Krzysztof Globisz
foto: YouTube

Legenda polskiego kina, Krzysztof Globisz doznał w 2014 roku rozległego udaru. Aktor cudem przeżył. Tymczasem w mediach pojawiły się wieści na temat stanu zdrowia artysty. To niezwykle poruszające informacje. 

Krzysztof Globisz był w bardzo złym stanie

Przypomnijmy, że w lipcu 2014 roku ceniony aktor zasłabł w studiu radiowym. Krzysztof Globisz natychmiast trafił do szpitala, gdzie lekarze zdiagnozowali wylew krwi do mózgu. Artysta został wprowadzony w stan śpiączki farmakologicznej. Medycy nie dawali mu jednak zbyt wielkich szans na wyzdrowienie.

„Krzysztof otwartą czaszkę miał aż 11 miesięcy. Bardzo długo był w stanie krytycznym, lekarze nie dawali mu wielkich szans na normalne życie” – przyznała jakiś czas temu żona 66-latka. „Na początku Krzyś był w tak ciężkim stanie, że baliśmy się, że odejdzie” – powiedział z kolei znajomy artysty.

Oczywiście udar zahamował karierę Krzysztofa Globisza.

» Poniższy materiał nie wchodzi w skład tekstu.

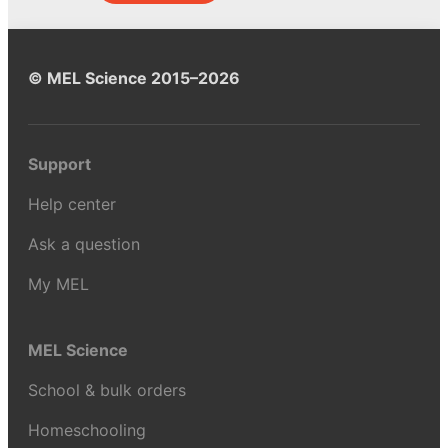
© MEL Science 2015–2026
Support
Help center
Ask a question
My MEL
MEL Science
School & bulk orders
Homeschooling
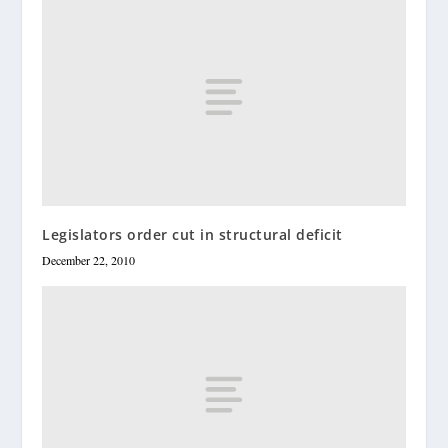
Legislators order cut in structural deficit
December 22, 2010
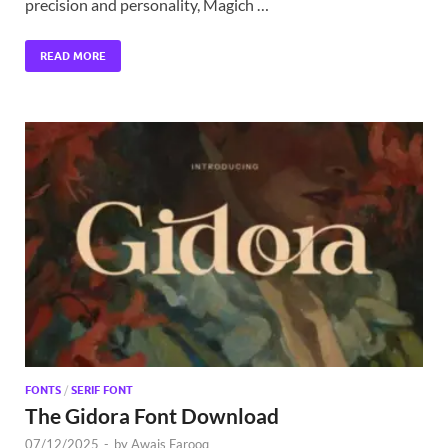
precision and personality, Magich …
READ MORE
FONTS
/
SERIF FONT
The Gidora Font Download
07/12/2025
-
by
Awais Farooq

Nie było pewne, czy aktor w ogóle jeszcze kiedykolwiek wróci do zawodu. Na szczęście w tych trudnych chwilach artysta wraz z żoną Agnieszką mogli liczyć na pomoc przyjaciół.

Wkrótce okazało się, że pomimo złych rokowań, po wybudzeniu ze śpiączki, Krzysztof Globisz był w lepszym stanie niż przewidywali lekarze. Gwiazdor miał co prawda sparaliżowaną jedną stronę ciała, ale bez żadnych kłopotów rozpoznawał bliskich i nawiązywał kontakt z personelem medycznym.

Przyjaciele aktora podzielili się swoimi wspomnieniami

Na temat kondycji Krzysztofa Globisza głos zabrali jego przyjaciele. Bliscy aktora ujawnili nowe szczegóły dotyczące jego choroby i walki o powrót o zdrowie.

„W oczach Krzysztofa było życie i wola walki. Walka oznaczała długą i żmudną rehabilitację ruchową i logopedyczną. Tym trudniejszą, im większe zniszczenia spowodował udar. Godziny ciężkiej pracy każdego dnia, setki razy powtarzane ćwiczenia. Na zmianę nadzieja i zwątpienie” – przyznał Witold Bereś.

„Jechałem z duszą na ramieniu do Kopytówki. Przyjeżdżam, patrzę, a Krzyś… wygląda świetnie. Opowiedziałem mu zabawną historię i usłyszałem jego charakterystyczny śmiech. W tym śmiechu był cały on: jego radocha, siła, czułość. Agnieszka powiedziała, że rano budzi się uśmiechnięty. Pytam go: 'Z czego się tak cieszysz?’. A on na to: 'Ja… szczęśliwy'” – wyjawił z kolei Artur Baron.

Niewątpliwie wyznania znajomych Krzysztofa Globisza napawają optymizmem. Wydaje się, że nikt nie może mieć teraz wątpliwości, że 66-letni aktor jest pełen optymizmu, a co najważniejsze walczy i będzie walczył o powrót do zdrowia.